Aim: The aim of his exercise is to take a number of existing pictures from previous exercises and decide how the balance works in each one.
The main focus in this picture is the folly. The other point of interest is the people. Having positioned the folly left of centre, this picture would have been more balanced if the people had been on the right side. However, the folly is well balanced against the background in this image.
This picture suffers from the same imbalance as the first. The larger group of people would be better placed on the right of the picture, or the shot could have been framed with the folly to the right of centre.
I have used this image as I think it is rather unbalanced. The rock is too dominant and the folly too central. Changing position slightly to make the rock more central and moving the folly to the left would work better, separating the rock and the folly.

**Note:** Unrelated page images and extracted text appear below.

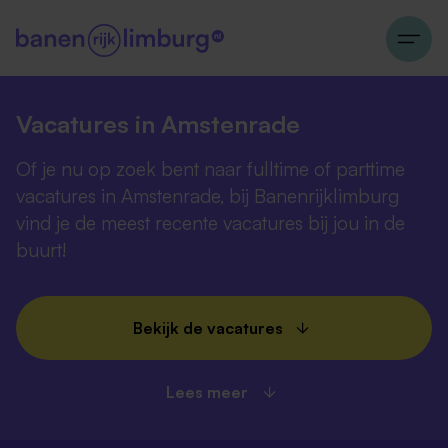
Vacatures in Amstenrade
Of je nu op zoek bent naar fulltime of parttime
vacatures in Amstenrade, bij Banenrijklimburg
vind je de meest recente vacatures bij jou in de
buurt!
Bekijk de vacatures
Lees meer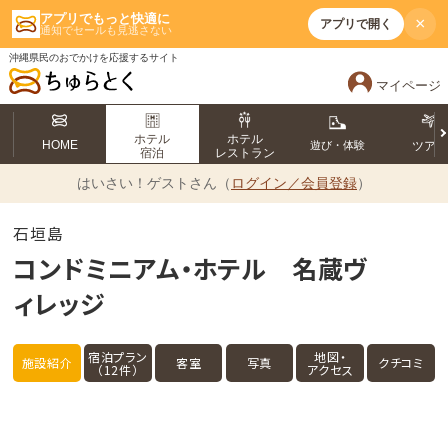
アプリでもっと快適に
×
アプリで開く
通知でセールも見逃さない
沖縄県民のおでかけを応援するサイト
マイページ
ホテル
ホテル
HOME
遊び・体験
ツア
宿泊
レストラン
はいさい！
ゲストさん（
ログイン／会員登録
）
石垣島
コンドミニアム・ホテル 名蔵ヴ
ィレッジ
宿泊プラン
地図・
施設紹介
客室
写真
クチコミ
（12件）
アクセス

The two images above are more complicated, with more elements to consider. That said, I think they are both evenly balanced with a number of points of interest. A'busier' picture tends to look more balanced as any imbalance is harder to identify.
The balance in this image is more to do with colour than subject. The yellow blue and green compliment each other as do the red and orange. I think the dominant red bottle would be better placed at the front of the line although there is symmetry with the yellow at both extremes. I would try and keep the yellow bottles symmetrical no matter what position they were in.
I think that a picture does not have to have an even balance or symmetry. A deliberately unbalanced picture can be used to highlight a particular subject, creating a bold or dramatic image.
The balance is more obvious in simpler images with fewer points of interest. This does not necessarily make the image any easier to balance.